YOUR OBJECTIVE
Your response must consist of the listing below, repeated exactly.
::: RECORD EXCERPTS :::
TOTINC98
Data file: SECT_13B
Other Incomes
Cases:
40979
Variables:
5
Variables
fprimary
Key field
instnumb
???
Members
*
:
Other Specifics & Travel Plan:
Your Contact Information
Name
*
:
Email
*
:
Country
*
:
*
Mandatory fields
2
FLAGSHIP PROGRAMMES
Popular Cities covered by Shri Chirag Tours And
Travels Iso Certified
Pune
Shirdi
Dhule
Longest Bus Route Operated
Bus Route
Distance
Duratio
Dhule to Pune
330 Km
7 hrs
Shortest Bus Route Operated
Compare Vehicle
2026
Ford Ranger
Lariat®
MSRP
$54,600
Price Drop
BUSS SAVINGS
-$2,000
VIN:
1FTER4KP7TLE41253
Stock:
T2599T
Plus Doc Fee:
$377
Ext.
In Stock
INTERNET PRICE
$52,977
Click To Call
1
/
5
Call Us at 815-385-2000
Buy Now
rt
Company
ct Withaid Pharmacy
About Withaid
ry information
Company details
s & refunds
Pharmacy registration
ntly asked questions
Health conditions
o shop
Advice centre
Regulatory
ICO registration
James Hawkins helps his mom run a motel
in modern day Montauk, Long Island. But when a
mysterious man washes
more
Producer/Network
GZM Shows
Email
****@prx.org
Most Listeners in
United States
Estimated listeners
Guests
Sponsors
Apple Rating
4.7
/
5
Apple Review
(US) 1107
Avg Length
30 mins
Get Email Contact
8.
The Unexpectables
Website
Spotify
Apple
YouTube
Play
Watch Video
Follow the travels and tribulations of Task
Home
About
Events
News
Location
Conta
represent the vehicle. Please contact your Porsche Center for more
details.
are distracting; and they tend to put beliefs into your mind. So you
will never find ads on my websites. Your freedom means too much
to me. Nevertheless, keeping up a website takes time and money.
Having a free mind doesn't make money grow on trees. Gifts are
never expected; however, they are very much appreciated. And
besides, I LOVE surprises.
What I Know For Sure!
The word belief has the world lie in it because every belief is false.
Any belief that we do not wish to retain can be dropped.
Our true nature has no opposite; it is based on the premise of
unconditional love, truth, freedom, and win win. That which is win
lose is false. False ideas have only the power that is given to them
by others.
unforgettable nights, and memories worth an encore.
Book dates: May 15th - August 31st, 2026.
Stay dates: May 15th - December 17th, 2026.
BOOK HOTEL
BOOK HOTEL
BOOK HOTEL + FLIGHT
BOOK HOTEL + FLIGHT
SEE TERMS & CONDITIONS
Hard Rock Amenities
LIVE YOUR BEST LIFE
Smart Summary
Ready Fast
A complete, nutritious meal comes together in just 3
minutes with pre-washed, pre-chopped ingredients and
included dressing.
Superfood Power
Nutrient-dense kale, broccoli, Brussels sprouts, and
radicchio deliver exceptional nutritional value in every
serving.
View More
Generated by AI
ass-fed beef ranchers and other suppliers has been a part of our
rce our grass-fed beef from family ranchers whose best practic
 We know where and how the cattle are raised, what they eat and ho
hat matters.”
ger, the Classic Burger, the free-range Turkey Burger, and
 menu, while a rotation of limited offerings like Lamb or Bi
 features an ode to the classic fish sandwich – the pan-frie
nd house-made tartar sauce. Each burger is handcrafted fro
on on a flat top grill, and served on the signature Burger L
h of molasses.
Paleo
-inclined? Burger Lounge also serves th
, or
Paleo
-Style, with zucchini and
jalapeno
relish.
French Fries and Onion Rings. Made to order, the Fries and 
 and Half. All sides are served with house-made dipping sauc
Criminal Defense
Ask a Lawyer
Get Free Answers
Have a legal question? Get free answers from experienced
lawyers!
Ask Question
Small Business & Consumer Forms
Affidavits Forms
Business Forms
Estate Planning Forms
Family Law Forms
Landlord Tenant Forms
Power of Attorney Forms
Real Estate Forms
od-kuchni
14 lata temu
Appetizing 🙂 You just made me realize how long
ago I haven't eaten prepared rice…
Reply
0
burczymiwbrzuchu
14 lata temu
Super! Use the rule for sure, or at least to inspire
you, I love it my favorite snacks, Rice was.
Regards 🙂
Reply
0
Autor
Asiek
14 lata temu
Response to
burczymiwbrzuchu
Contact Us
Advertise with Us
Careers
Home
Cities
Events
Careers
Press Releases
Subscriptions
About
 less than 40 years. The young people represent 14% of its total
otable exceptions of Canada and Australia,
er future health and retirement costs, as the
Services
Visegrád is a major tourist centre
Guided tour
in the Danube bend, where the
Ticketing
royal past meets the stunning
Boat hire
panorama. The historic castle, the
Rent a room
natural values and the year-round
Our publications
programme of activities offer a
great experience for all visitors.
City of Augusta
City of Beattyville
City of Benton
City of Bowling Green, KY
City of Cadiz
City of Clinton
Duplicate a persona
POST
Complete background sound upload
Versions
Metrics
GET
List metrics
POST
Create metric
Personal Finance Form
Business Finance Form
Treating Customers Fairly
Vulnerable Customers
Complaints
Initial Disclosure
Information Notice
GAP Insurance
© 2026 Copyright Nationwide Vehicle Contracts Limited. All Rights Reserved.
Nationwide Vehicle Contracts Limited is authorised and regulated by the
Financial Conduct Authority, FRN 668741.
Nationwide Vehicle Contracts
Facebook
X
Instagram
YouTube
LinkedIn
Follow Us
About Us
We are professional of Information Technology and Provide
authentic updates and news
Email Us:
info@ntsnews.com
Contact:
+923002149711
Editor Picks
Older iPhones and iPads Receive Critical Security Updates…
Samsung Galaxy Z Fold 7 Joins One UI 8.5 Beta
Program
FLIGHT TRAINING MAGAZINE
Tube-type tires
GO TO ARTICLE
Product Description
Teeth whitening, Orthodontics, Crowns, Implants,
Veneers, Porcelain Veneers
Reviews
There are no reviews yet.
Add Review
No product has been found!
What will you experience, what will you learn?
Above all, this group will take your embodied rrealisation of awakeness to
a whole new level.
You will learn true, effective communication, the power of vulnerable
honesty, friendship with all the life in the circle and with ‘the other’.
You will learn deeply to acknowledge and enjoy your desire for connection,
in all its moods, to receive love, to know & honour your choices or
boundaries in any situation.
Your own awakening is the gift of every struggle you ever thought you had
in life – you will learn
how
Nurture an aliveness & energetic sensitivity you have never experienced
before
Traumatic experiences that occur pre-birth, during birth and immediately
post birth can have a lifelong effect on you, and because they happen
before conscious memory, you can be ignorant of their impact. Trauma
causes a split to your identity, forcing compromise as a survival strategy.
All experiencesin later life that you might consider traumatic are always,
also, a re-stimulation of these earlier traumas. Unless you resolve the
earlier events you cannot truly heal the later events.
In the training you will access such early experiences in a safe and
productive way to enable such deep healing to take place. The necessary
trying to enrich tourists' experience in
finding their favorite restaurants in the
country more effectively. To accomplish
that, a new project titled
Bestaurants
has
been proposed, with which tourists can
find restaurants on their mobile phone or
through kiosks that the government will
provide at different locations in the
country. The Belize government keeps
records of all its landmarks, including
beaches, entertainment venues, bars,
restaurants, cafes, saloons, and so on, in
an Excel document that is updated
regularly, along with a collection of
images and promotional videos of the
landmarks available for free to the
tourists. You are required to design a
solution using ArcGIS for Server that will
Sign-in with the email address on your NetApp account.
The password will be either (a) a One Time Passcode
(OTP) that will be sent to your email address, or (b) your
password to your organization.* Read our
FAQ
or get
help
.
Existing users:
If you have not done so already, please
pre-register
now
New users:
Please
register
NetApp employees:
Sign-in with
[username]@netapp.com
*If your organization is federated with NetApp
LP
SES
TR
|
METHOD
:::
REPLY TO THE EXERCISE
TOTINC98
Data file: SECT_13B
Other Incomes
Cases:
40979
Variables:
5
Variables
fprimary
Key field
instnumb
???
Members
*
:
Other Specifics & Travel Plan:
Your Contact Information
Name
*
:
Email
*
:
Country
*
:
*
Mandatory fields
2
FLAGSHIP PROGRAMMES
Popular Cities covered by Shri Chirag Tours And
Travels Iso Certified
Pune
Shirdi
Dhule
Longest Bus Route Operated
Bus Route
Distance
Duratio
Dhule to Pune
330 Km
7 hrs
Shortest Bus Route Operated
Compare Vehicle
2026
Ford Ranger
Lariat®
MSRP
$54,600
Price Drop
BUSS SAVINGS
-$2,000
VIN:
1FTER4KP7TLE41253
Stock:
T2599T
Plus Doc Fee:
$377
Ext.
In Stock
INTERNET PRICE
$52,977
Click To Call
1
/
5
Call Us at 815-385-2000
Buy Now
rt
Company
ct Withaid Pharmacy
About Withaid
ry information
Company details
s & refunds
Pharmacy registration
ntly asked questions
Health conditions
o shop
Advice centre
Regulatory
ICO registration
James Hawkins helps his mom run a motel
in modern day Montauk, Long Island. But when a
mysterious man washes
more
Producer/Network
GZM Shows
Email
****@prx.org
Most Listeners in
United States
Estimated listeners
Guests
Sponsors
Apple Rating
4.7
/
5
Apple Review
(US) 1107
Avg Length
30 mins
Get Email Contact
8.
The Unexpectables
Website
Spotify
Apple
YouTube
Play
Watch Video
Follow the travels and tribulations of Task
Home
About
Events
News
Location
Conta
represent the vehicle. Please contact your Porsche Center for more
details.
are distracting; and they tend to put beliefs into your mind. So you
will never find ads on my websites. Your freedom means too much
to me. Nevertheless, keeping up a website takes time and money.
Having a free mind doesn't make money grow on trees. Gifts are
never expected; however, they are very much appreciated. And
besides, I LOVE surprises.
What I Know For Sure!
The word belief has the world lie in it because every belief is false.
Any belief that we do not wish to retain can be dropped.
Our true nature has no opposite; it is based on the premise of
unconditional love, truth, freedom, and win win. That which is win
lose is false. False ideas have only the power that is given to them
by others.
unforgettable nights, and memories worth an encore.
Book dates: May 15th - August 31st, 2026.
Stay dates: May 15th - December 17th, 2026.
BOOK HOTEL
BOOK HOTEL
BOOK HOTEL + FLIGHT
BOOK HOTEL + FLIGHT
SEE TERMS & CONDITIONS
Hard Rock Amenities
LIVE YOUR BEST LIFE
Smart Summary
Ready Fast
A complete, nutritious meal comes together in just 3
minutes with pre-washed, pre-chopped ingredients and
included dressing.
Superfood Power
Nutrient-dense kale, broccoli, Brussels sprouts, and
radicchio deliver exceptional nutritional value in every
serving.
View More
Generated by AI
ass-fed beef ranchers and other suppliers has been a part of our
rce our grass-fed beef from family ranchers whose best practic
 We know where and how the cattle are raised, what they eat and ho
hat matters.”
ger, the Classic Burger, the free-range Turkey Burger, and
 menu, while a rotation of limited offerings like Lamb or Bi
 features an ode to the classic fish sandwich – the pan-frie
nd house-made tartar sauce. Each burger is handcrafted fro
on on a flat top grill, and served on the signature Burger L
h of molasses.
Paleo
-inclined? Burger Lounge also serves th
, or
Paleo
-Style, with zucchini and
jalapeno
relish.
French Fries and Onion Rings. Made to order, the Fries and 
 and Half. All sides are served with house-made dipping sauc
Criminal Defense
Ask a Lawyer
Get Free Answers
Have a legal question? Get free answers from experienced
lawyers!
Ask Question
Small Business & Consumer Forms
Affidavits Forms
Business Forms
Estate Planning Forms
Family Law Forms
Landlord Tenant Forms
Power of Attorney Forms
Real Estate Forms
od-kuchni
14 lata temu
Appetizing 🙂 You just made me realize how long
ago I haven't eaten prepared rice…
Reply
0
burczymiwbrzuchu
14 lata temu
Super! Use the rule for sure, or at least to inspire
you, I love it my favorite snacks, Rice was.
Regards 🙂
Reply
0
Autor
Asiek
14 lata temu
Response to
burczymiwbrzuchu
Contact Us
Advertise with Us
Careers
Home
Cities
Events
Careers
Press Releases
Subscriptions
About
 less than 40 years. The young people represent 14% of its total
otable exceptions of Canada and Australia,
er future health and retirement costs, as the
Services
Visegrád is a major tourist centre
Guided tour
in the Danube bend, where the
Ticketing
royal past meets the stunning
Boat hire
panorama. The historic castle, the
Rent a room
natural values and the year-round
Our publications
programme of activities offer a
great experience for all visitors.
City of Augusta
City of Beattyville
City of Benton
City of Bowling Green, KY
City of Cadiz
City of Clinton
Duplicate a persona
POST
Complete background sound upload
Versions
Metrics
GET
List metrics
POST
Create metric
Personal Finance Form
Business Finance Form
Treating Customers Fairly
Vulnerable Customers
Complaints
Initial Disclosure
Information Notice
GAP Insurance
© 2026 Copyright Nationwide Vehicle Contracts Limited. All Rights Reserved.
Nationwide Vehicle Contracts Limited is authorised and regulated by the
Financial Conduct Authority, FRN 668741.
Nationwide Vehicle Contracts
Facebook
X
Instagram
YouTube
LinkedIn
Follow Us
About Us
We are professional of Information Technology and Provide
authentic updates and news
Email Us:
info@ntsnews.com
Contact:
+923002149711
Editor Picks
Older iPhones and iPads Receive Critical Security Updates…
Samsung Galaxy Z Fold 7 Joins One UI 8.5 Beta
Program
FLIGHT TRAINING MAGAZINE
Tube-type tires
GO TO ARTICLE
Product Description
Teeth whitening, Orthodontics, Crowns, Implants,
Veneers, Porcelain Veneers
Reviews
There are no reviews yet.
Add Review
No product has been found!
What will you experience, what will you learn?
Above all, this group will take your embodied rrealisation of awakeness to
a whole new level.
You will learn true, effective communication, the power of vulnerable
honesty, friendship with all the life in the circle and with ‘the other’.
You will learn deeply to acknowledge and enjoy your desire for connection,
in all its moods, to receive love, to know & honour your choices or
boundaries in any situation.
Your own awakening is the gift of every struggle you ever thought you had
in life – you will learn
how
Nurture an aliveness & energetic sensitivity you have never experienced
before
Traumatic experiences that occur pre-birth, during birth and immediately
post birth can have a lifelong effect on you, and because they happen
before conscious memory, you can be ignorant of their impact. Trauma
causes a split to your identity, forcing compromise as a survival strategy.
All experiencesin later life that you might consider traumatic are always,
also, a re-stimulation of these earlier traumas. Unless you resolve the
earlier events you cannot truly heal the later events.
In the training you will access such early experiences in a safe and
productive way to enable such deep healing to take place. The necessary
trying to enrich tourists' experience in
finding their favorite restaurants in the
country more effectively. To accomplish
that, a new project titled
Bestaurants
has
been proposed, with which tourists can
find restaurants on their mobile phone or
through kiosks that the government will
provide at different locations in the
country. The Belize government keeps
records of all its landmarks, including
beaches, entertainment venues, bars,
restaurants, cafes, saloons, and so on, in
an Excel document that is updated
regularly, along with a collection of
images and promotional videos of the
landmarks available for free to the
tourists. You are required to design a
solution using ArcGIS for Server that will
Sign-in with the email address on your NetApp account.
The password will be either (a) a One Time Passcode
(OTP) that will be sent to your email address, or (b) your
password to your organization.* Read our
FAQ
or get
help
.
Existing users:
If you have not done so already, please
pre-register
now
New users:
Please
register
NetApp employees:
Sign-in with
[username]@netapp.com
*If your organization is federated with NetApp
LP
SES
TR
|
METHOD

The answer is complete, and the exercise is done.